Adam Finkel, OSHA regional administrator for many of the Rocky Mountain states from 2000 to 2003 and now on the faculty of the University of Pennsylvania, said that, during his time at the agency, the emphasis on expanding VPP membership sometimes came at the expense of enforcement. Finkel, who won a settlement from OSHA after blowing the whistle on exposure of inspectors to a toxic metal, recalled the pressure to increase the number of VPP worksites: “It was always, ‘How many people are you putting on this? How many new sites have you got?’ ”

Former OSHA official Martin, who was a compliance assistance specialist in one of the agency’s Pennsylvania offices until earlier this year, also recalled pressure to move quickly. “During that era, there were some that were clearly rushed through,” he said.

Haste may have had consequences. A former OSHA official asserted in a formal complaint with the Labor Department’s inspector general in 2009 that evaluators missed “glaring violations” that led to a serious accident, then took steps “to cover up the botched VPP evaluation.”

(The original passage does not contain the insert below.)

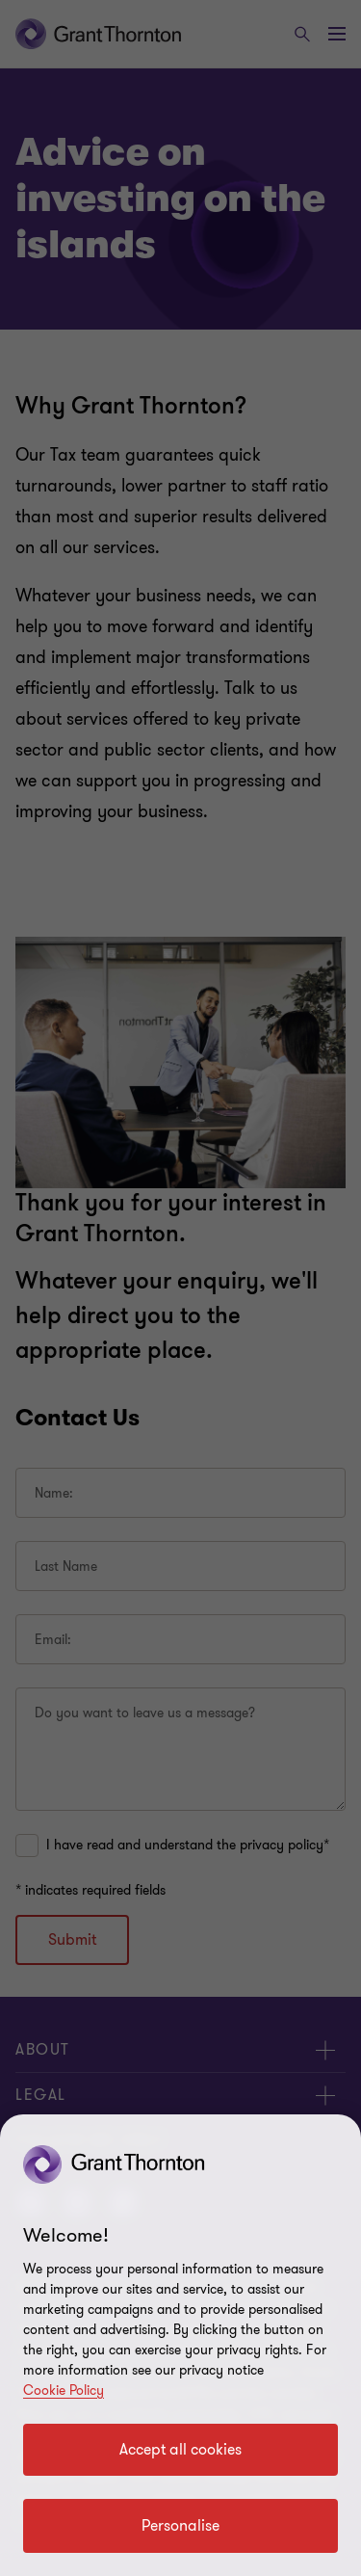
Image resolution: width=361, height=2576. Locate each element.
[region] (180, 2345)
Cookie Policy (63, 2390)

The complaint stemmed from a June 2008 evaluation of a Petrolia, Pa., plant owned by Indspec Chemical Corp., a subsidiary of Occidental Petroleum Corp. Impressed, evaluators recommended “Star” status. In September, the regional administrator signed off, noting “the overall safety and health program management system at this site is excellent.”

One month later, a wall of white smoke billowed from the plant’s “Acid House” and into nearby buildings. Workers coughed and struggled to breathe as they fled the fumes, according to their statements included in a set of documents obtained by iWatch News.

The cloud was oleum, also known as fuming sulfuric acid. OSHA eventually determined that the company’s botched response led to a large and uncontrolled release, threatening a nearby community, which had to be evacuated.

This time, OSHA didn’t praise the company. Its program for handling hazardous chemicals such as oleum, which the VPP evaluation team had saluted only a few months earlier, was incomplete and had created “a greater likelihood for the chance of a catastrophic release of toxic materials,” the agency’s inspection report concluded.

In all, the agency found 27 serious violations and issued a $121,500 fine. OSHA, which hadn’t finalized the site’s “Star” status and announced it publicly, quietly withdrew the approval, and Indspec’s aborted bid to join the VPP club has not been previously disclosed. To settle the enforcement case, the company agreed to pay $90,000 for 20 violations and to remedy the unsafe conditions, according to the settlement agreement between OSHA and the company.

OSHA’s actions “wasted government time and money and resulted [in] endangering not only plant employees, but also the residents of [the] town of Petrolia,” wrote the official, whose name was redacted on documents iWatch News obtained under a public records request. Had OSHA officials been qualified and done their jobs, the official wrote, “they could have intervened prior to the incident and possibly prevented it.” The Labor Department said in a written statement that VPP evaluation team’s review had been thorough and that the underlying cause involved an infrequent process at the plant.

Indspec declined iWatch News’  requests for comment, but in a statement the company said it may reapply for VPP status. “We understand and regret any inconvenience caused by the 11 October 2008, incident at the Indspec Petrolia plant,” the company said. “To ensure that this type of incident doesn’t happen again Indspec has made several changes in equipment and procedures.” The company added, “Indspec believes in the fundamentals of OSHA’s Voluntary Protection Program.”